This post at Vitruvian Design is very timely to a man trying to write some Greek->English translation software. I can’t comment on it from behind this firewall, so will comment here.
I am delighted to see someone else interested in getting a master list of Greek words and morphologies for the first thousand years. I must look into this project that is referred to. The problem, surely, will be patristic Greek; and the answer would be to turn G.W.H.Lampe’s Patristic Lexicon into an XML file, in the same way that Perseus have done for Liddell and Scott. Someone would have to argue with Oxford, who own the copyright; but for non-commercial use, I expect a license could be negotiated. Lampe is out of print anyway.

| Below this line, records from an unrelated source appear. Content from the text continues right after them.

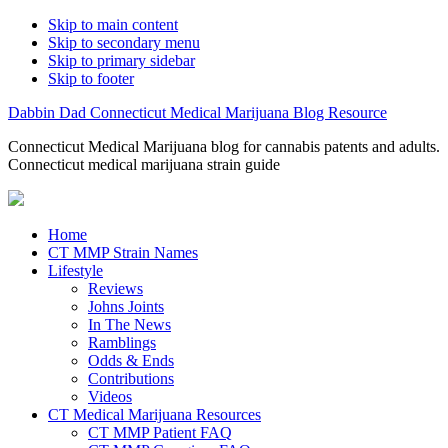
Skip to main content
Skip to secondary menu
Skip to primary sidebar
Skip to footer
Dabbin Dad Connecticut Medical Marijuana Blog Resource
Connecticut Medical Marijuana blog for cannabis patents and adults.
Connecticut medical marijuana strain guide
Home
CT MMP Strain Names
Lifestyle
Reviews
Johns Joints
In The News
Ramblings
Odds & Ends
Contributions
Videos
CT Medical Marijuana Resources
CT MMP Patient FAQ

I think that I know why Liddell and Scott give weird accusatives as an extra entry. The book is designed for manual use, and someone finding an odd word is liable to look for something in that form, rather than the unknown to them base form. But such things are unnecessary in a digital file, I agree.

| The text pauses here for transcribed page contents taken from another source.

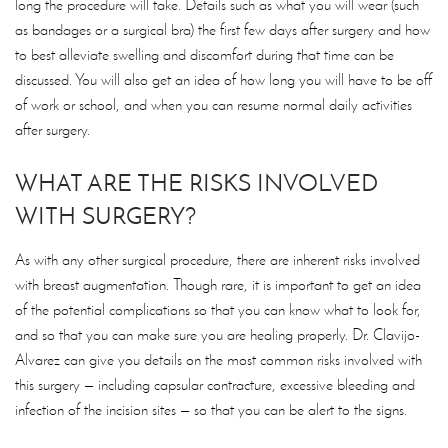
long the procedure will take. Details such as what you will wear (such
as bandages or a surgical bra) the first few days after surgery and how
to best alleviate swelling and discomfort during that time can be
discussed. You will also get an idea of how long you will have to be off
of work or school, and when you can resume normal daily activities
after surgery.
WHAT ARE THE RISKS INVOLVED
WITH SURGERY?
As with any other surgical procedure, there are inherent risks involved
with breast augmentation. Though rare, it is important to get an idea
of the potential complications so that you can know what to look for,
and so that you can make sure you are healing properly. Dr. Clavijo-
Alvarez can give you details on the most common risks involved with
this surgery — including capsular contracture, excessive bleeding and
infection of the incision sites — so that you can be alert to the signs.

Not all of the files mentioned in the post are known to me. I know that an XML file of L&S exists in the Perseus Hopper, and also in the Diogenes download. But I’m not clear where to find the “invaluable list” by Peter Heslin resulting from running the Perseus morphologiser over the TLG disk E. A morphology file greek.morph.xml is part of the Perseus Hopper download.
The issue of mismatches between this and L&S is quite interesting. I’d like to follow this more.
But one obvious omission is the New Testament. The morphology list in MorphGNT is also available; and English meanings in the XML file of Strong’s dictionary. These too need integrating into the project, I would suggest.
All this work is enormously valuable. The project is also trying to establish something shockingly fundamental; a list of extant Greek literature!
I’m not sure how I feel about this. I agree that the task should be undertaken — indeed it’s appallingly hard to find out these things, as I found out when I wanted a list of manuscript traditions — , but it seems a digression from the main IT-related task. They’ve decided to start with poets; again, a minority taste. I can’t help feeling that this task should be spun off.
The post also introduces me to Epidoc, of which I know little, in the context of converting to and from unicode. If some way to do this reliably exists, I want it! More details here. This is the ‘transcoder’.
All in all, a super post!
I’d be interested to see the process for converting Greek to English – there must be certain rules to use, regarding subject > verb > object order but also English is a lot more decorative; can’t wait to see the results.
We really need some modern handbooks. The stuff that people are using is mostly 19th century, and could do with a modern treatment.